Quelles sont les missions de l’Office ?

L’une de nos missions est la protection de la nature contre la pollution. Par exemple, au niveau des stations d’épuration, nous récoltons toutes les eaux usées de la ville que nous traitons. Ces stations sont implantées en amont des barrages. Celle de Bouira en amont du barrage de Tilesdit, celle de Sour El Ghozlane en amont du barrage Lakhel et enfin celle de Lakhdaria est en amont du barrage de Beni Amrane. Ces eaux traitées sont rejetées dans les oueds et réutilisées par les agriculteurs pour les besoins d’irrigation. Quand on épure ces eaux, on récupère des boues qui sont utilisées comme des engrais naturels de grande valeur. Dans certains pays elles sont carrément vendues. Chez nous, il y a un travail de sensibilisation à l’endroit des agriculteurs à l’effet de valoriser ces boues qui leur sont offertes gratuitement. L’expérience a fait ses preuves dans notre pays. A Tizi-Ouzou, cette expérience a donné de bons résultats. Au niveau de Bouira, nous avons déjà entrepris avec les responsables du parc national du Djurdjura (PND) et quelques fellahs des démarches dans ce sens. On a des contacts avec la DSA et la chambre de l’agriculture pour encore valoriser ces boues. Il y a aussi tous les déchets qu’on récupère des réseaux. On ne les jette pas dans la nature, on les achemine vers les CET.

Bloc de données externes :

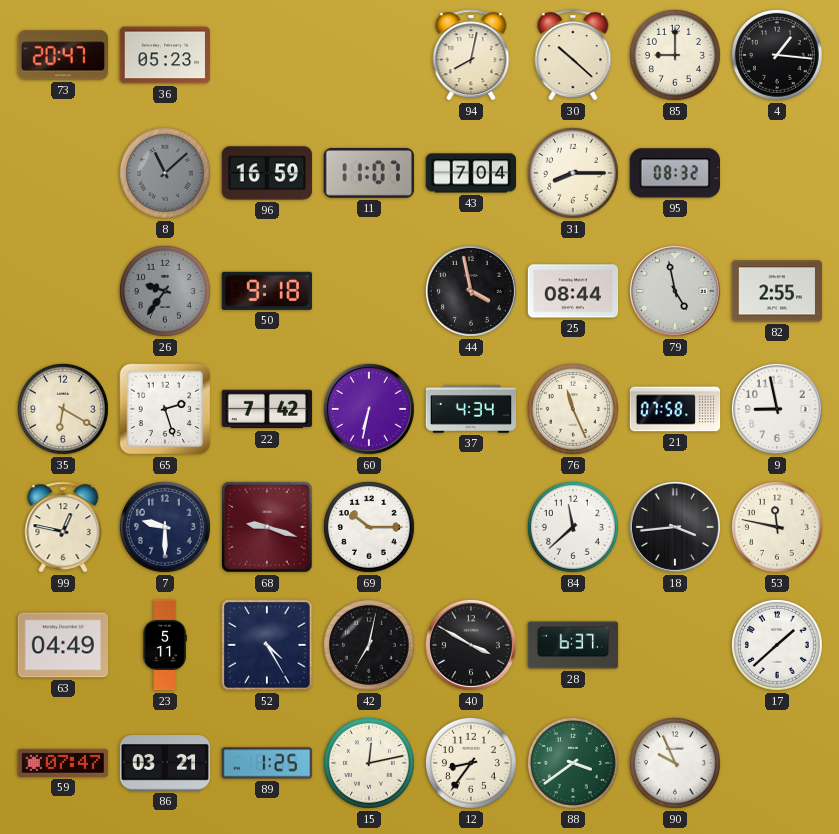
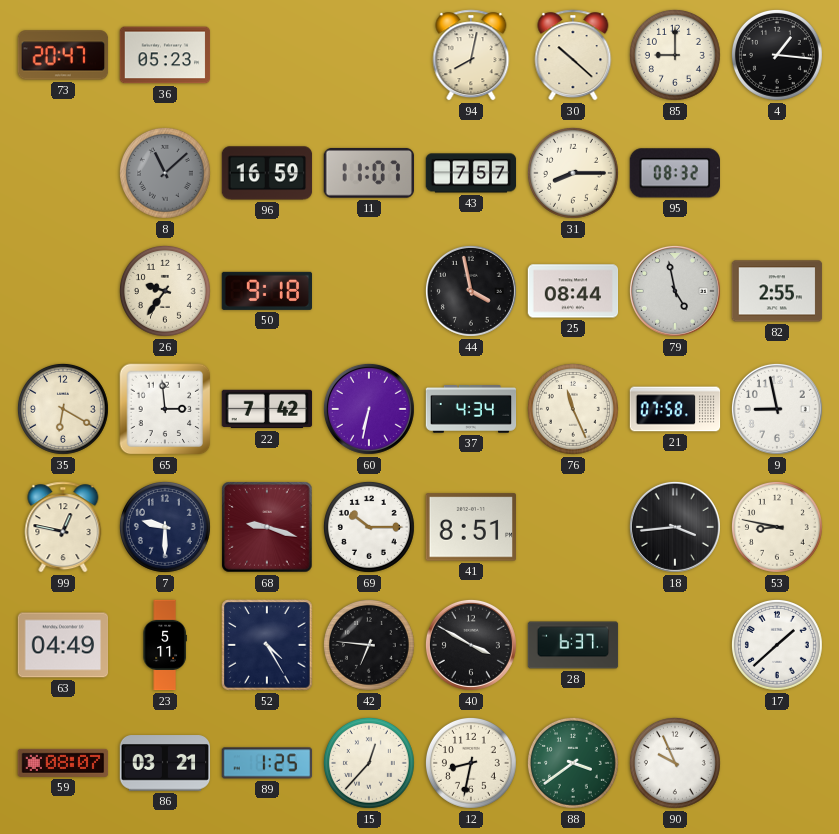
43: 7:04 -> 7:57
26 dial: grey -> cream
65: 2:27 -> 2:59
41: none -> 8:51
84: 11:38 -> none
53: 11:47 -> 8:47
42: 7:02 -> 6:46
59: 07:47 -> 08:07
15: 12:13 -> 12:37
12: 8:36 -> 8:32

Récemment, un chef de daïra a demandé l’installation de l’ONA dans les communes de sa circonscription, cela suppose que vous n’êtes pas implantés dans toutes les communes de la wilaya ?

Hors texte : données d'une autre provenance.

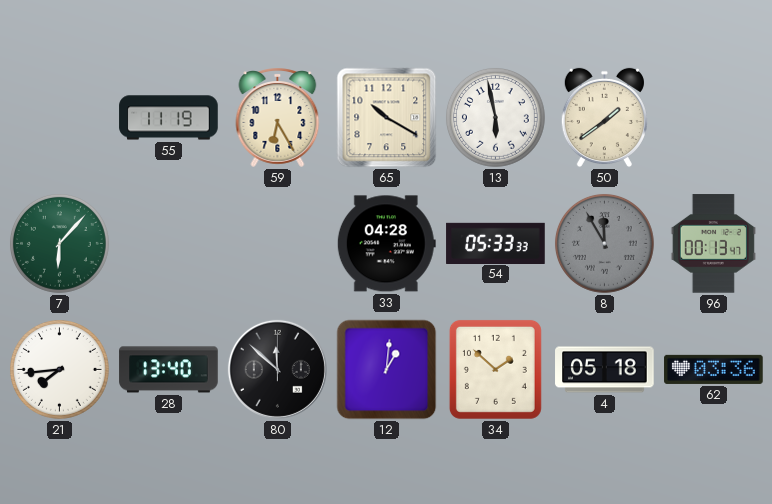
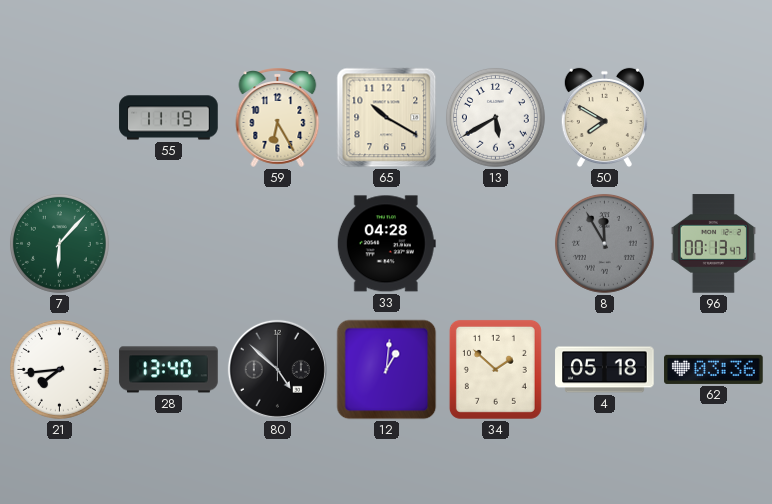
13: 5:58 -> 5:40
50: 1:39 -> 7:50
54: 05:33 -> none
80: 11:52 -> 4:52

Actuellement, on est présent à travers 33 communes sur les 45 que compte la wilaya. Pourquoi ? C’est parce qu’on suit l’ADE. L’Algérienne des eaux gère 36 communes et nous sommes dans 33. Comme vous le savez, nous vivons d’une redevance (taxe) d’assainissement incluse dans la facture de l’eau dont s’acquitte chaque citoyen. L’ADE la reverse ensuite à l’ONA. Donc, on suit l’évolution de l’ADE. Ceci étant dit, nous avons, à plusieurs reprises, saisi toutes les communes dans l’optique de signer des conventions. Mais on n’a pas eu d’écho favorable. Lors de la dernière session de l’APW, le wali a instruit les chefs de daïra de saisir les communes pour signer des conventions avec l’ONA. C’est bénéfique pour les communes car elles ne paient rien. En fait, nous allons les soulager d’un fardeau. Notre objectif c’est d’arriver à une couverture des 36 commune où est présente l’ADE d’ici décembre et la couverture de la totalité des 45 communes de la wilaya en 2017. Ce qui va nous permettre de disposer d’autres moyens. Les moyens viennent en fonction des communes gérées.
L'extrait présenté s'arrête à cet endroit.